Bouaké, 07 mai 2026 (AIP)- Le département de philosophie de Université Alassane Ouattara, à travers le Groupe d’Études Marx (GEMARX), en collaboration avec le Centre africain de management et de perfectionnement des cadres (CAMPC), a organisé mercredi 6 mai 2026, à l’amphithéâtre C du campus 2, les Journées scientifiques Marx autour du thème : « Économie solidaire, préservation de l’environnement et des eaux et forêts : quelles alternatives locales pour la croissance économique et le développement durable en Afrique ? ».
Ces assises a réuni des enseignants-chercheurs, des étudiants, des acteurs du développement, des responsables administratifs ainsi que des spécialistes des questions environnementales et économiques pour réfléchir aux mécanismes susceptibles de concilier croissance économique, justice sociale et protection de l’environnement en Afrique, en particulier en Côte d’Ivoire.
Selon le coordonnateur des Journées scientifiques Marx, le Pr Hyacinthe Nogbou, cette rencontre scientifique intervient dans un contexte marqué par la dégradation progressive des ressources naturelles, la pression sur les espaces forestiers et les conséquences du changement climatique sur les conditions de vie des populations.

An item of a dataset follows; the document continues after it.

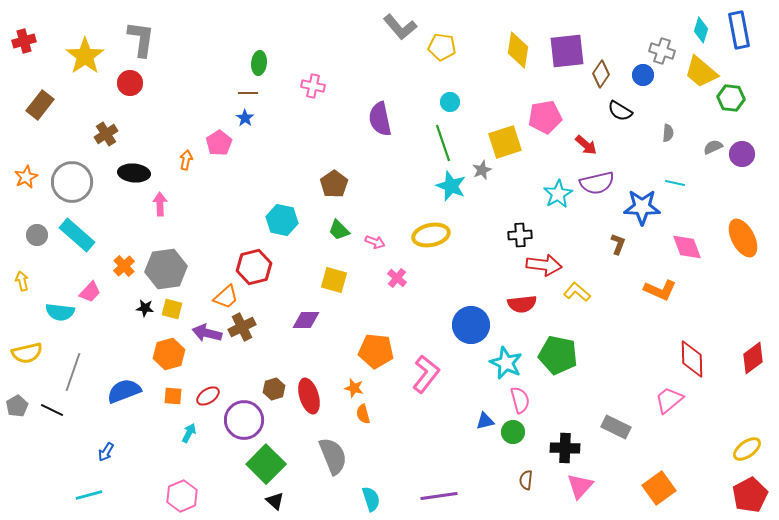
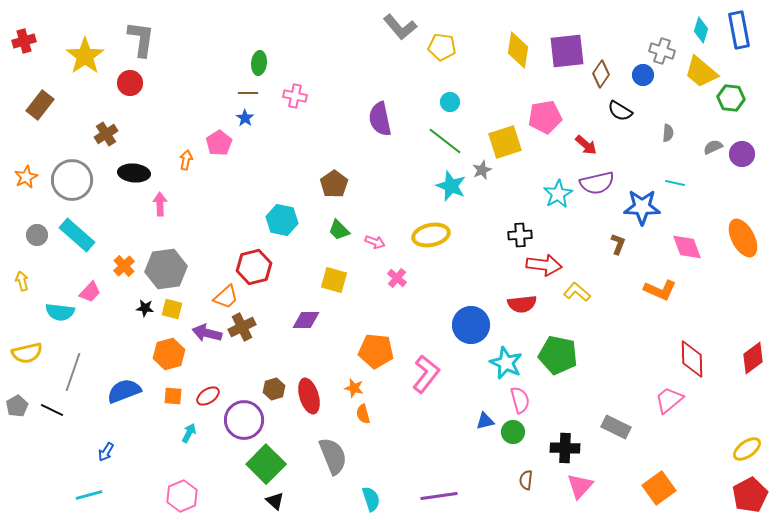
pink cross at (313, 86): moved 18 px left, 10 px down
green line at (443, 143): moved 2 px right, 2 px up; rotated 33 degrees counterclockwise
gray circle at (72, 182): moved 2 px up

« Nous vivons aujourd’hui dans un environnement devenu difficile. À la lumière de la pensée de Marx, qui a montré que le capitalisme épuise les ressources naturelles, il était important de confronter cette analyse à la réalité actuelle de l’exploitation de nos ressources », a expliqué Pr Nogbou à l’ouverture des travaux.
Il a indiqué que ces journées visent à examiner les alternatives locales fondées sur l’économie sociale et solidaire afin de proposer des solutions adaptées aux réalités africaines en matière de développement durable, de gouvernance des ressources naturelles et de réduction des inégalités sociales.
Représentant le ministre des Eaux et Forêts, Jacques Assahoré, à l’ouverture des assises, le directeur général des Forêts et de la Faune, le conservateur général Lucien Kouassi, a prononcé la conférence inaugurale consacrée aux enjeux environnementaux et aux perspectives offertes par l’économie sociale et solidaire.
Dans son intervention, il a relevé que la déforestation, l’urbanisation non maîtrisée, l’exploitation illégale des ressources forestières, le braconnage, la pollution des ressources en eau ainsi que les effets du changement climatique exercent une pression sur les écosystèmes et compromettent les efforts de conservation.
« Nous devons tous nous sentir interpellés, à quelque niveau que nous soyons. C’est un vaste chantier qui requiert l’engagement des institutions publiques, du secteur privé, des communautés locales, des chercheurs et des partenaires internationaux », a déclaré le conservateur général Lucien Kouassi.
Il a souligné que la recherche scientifique occupe une place importante dans la production de connaissances, l’innovation et la formulation de solutions adaptées aux réalités africaines en matière de gestion durable des ressources naturelles.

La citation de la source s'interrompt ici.